(GIVEN ENTRIES begins)

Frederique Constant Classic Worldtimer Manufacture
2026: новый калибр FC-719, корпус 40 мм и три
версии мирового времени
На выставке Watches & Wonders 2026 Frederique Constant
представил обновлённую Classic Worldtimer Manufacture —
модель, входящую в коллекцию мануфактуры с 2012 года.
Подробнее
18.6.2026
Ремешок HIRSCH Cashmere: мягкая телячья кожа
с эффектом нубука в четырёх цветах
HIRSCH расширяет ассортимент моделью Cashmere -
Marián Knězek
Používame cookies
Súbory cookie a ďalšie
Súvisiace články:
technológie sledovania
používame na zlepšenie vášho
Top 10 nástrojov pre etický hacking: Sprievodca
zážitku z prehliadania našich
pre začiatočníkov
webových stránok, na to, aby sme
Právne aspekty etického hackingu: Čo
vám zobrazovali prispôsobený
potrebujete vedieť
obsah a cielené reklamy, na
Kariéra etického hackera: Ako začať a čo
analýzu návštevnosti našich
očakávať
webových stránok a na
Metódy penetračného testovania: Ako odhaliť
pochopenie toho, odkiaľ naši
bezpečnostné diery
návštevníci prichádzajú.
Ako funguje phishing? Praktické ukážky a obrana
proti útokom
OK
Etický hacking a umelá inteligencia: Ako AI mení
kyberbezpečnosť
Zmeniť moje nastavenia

(GIVEN ENTRIES ends)
(GIVEN ENTRIES begins)

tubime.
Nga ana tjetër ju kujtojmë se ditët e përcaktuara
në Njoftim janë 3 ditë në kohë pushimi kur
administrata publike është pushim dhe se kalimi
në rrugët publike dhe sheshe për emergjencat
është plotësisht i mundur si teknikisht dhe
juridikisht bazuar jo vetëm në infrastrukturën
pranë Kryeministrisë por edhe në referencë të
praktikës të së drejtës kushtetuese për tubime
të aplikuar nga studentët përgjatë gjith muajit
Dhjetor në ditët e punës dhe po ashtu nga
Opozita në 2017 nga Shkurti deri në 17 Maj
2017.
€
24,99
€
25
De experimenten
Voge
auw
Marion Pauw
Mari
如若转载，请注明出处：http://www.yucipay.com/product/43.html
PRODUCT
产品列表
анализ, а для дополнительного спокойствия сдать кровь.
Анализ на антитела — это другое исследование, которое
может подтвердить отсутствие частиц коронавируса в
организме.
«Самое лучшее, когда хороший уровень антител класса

(GIVEN ENTRIES ends)

**WHAT YOU WILL DO**
If a line in the records contains "Worldtimer", report it.

**SOLUTION FOR THIS EXERCISE**
Frederique Constant Classic Worldtimer Manufacture
представил обновлённую Classic Worldtimer Manufacture —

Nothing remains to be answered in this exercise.